Commit Graph

24 Commits

Author SHA1 Message Date
Sergey Sharybin
70e7c0829e Cycles: Deduplicate QBVH node packing across BVH build and refit 2016-09-09 11:32:05 +02:00
Sergey Sharybin
b03e66e75f Cycles: Implement unaligned nodes BVH builder
This is a special builder type which is allowed to orient nodes to
strands direction, hence minimizing their surface area in comparison
with axis-aligned nodes. Such nodes are much more efficient for hair
rendering.

Implementation of BVH builder is based on Embree, and generally idea
there is to calculate axis-aligned SAH and oriented SAH and if SAH
of oriented node is smaller than axis-aligned SAH we create unaligned
node.

We store both aligned and unaligned nodes in the same tree (which
seems to be different from what Embree is doing) so we don't have
any any extra calculations needed to set up hair ray for BVH
traversal, hence avoiding any possible negative effect of this new
BVH nodes type.

This new builder is currently not in use, still need to make BVH
traversal code aware of unaligned nodes.
2016-07-07 17:25:48 +02:00
Sergey Sharybin
17e7454263 Cycles: Reduce memory usage by de-duplicating triangle storage
There are several internal changes for this:

First idea is to make __tri_verts to behave similar to __tri_storage,
meaning, __tri_verts array now contains all vertices of all triangles
instead of just mesh vertices. This saves some lookup when reading
triangle coordinates in functions like triangle_normal().

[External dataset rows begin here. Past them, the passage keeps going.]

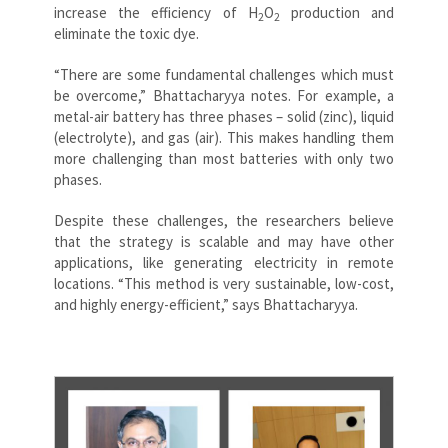
increase the efficiency of
H
O
production and
2
2
eliminate the toxic dye.
“There are some fundamental challenges which must
be overcome,” Bhattacharyya notes. For example, a
metal-air battery has three phases – solid (zinc), liquid
(electrolyte), and gas (air). This makes handling them
more challenging than most batteries with only two
phases.
Despite these challenges, the researchers believe
that the strategy is scalable and may have other
applications, like generating electricity in remote
locations. “This method is very sustainable, low-cost,
and highly energy-efficient,” says Bhattacharyya.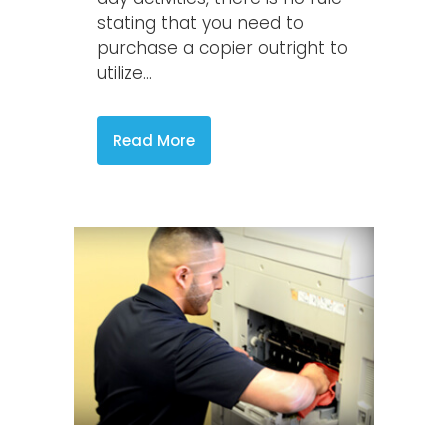
stating that you need to
purchase a copier outright to
utilize...
Read More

In order to make it efficient needed to store global triangle offset
somewhere. So no __tri_vindex.w contains a global triangle index which
can be used to read triangle vertices.

Additionally, the order of vertices in that array is aligned with
primitives from BVH. This is needed to keep cache as much coherent as
possible for BVH traversal. This causes some extra tricks needed to
fill the array in and deal with True Displacement but those trickery
is fully required to prevent noticeable slowdown.

Next idea was to use this __tri_verts instead of __tri_storage in
intersection code. Unfortunately, this is quite tricky to do without
noticeable speed loss. Mainly this loss is caused by extra lookup
happening to access vertex coordinate.

Fortunately, tricks here and there (i,e, some types changes to avoid
casts which are not really coming for free) reduces those losses to
an acceptable level. So now they are within couple of percent only,

On a positive site we've achieved:

- Few percent of memory save with triangle-only scenes. Actual save
  in this case is close to size of all vertices.

  On a more fine-subdivided scenes this benefit might become more
  obvious.

- Huge memory save of hairy scenes. For example, on koro.blend
  there is about 20% memory save. Similar figure for bunny.blend.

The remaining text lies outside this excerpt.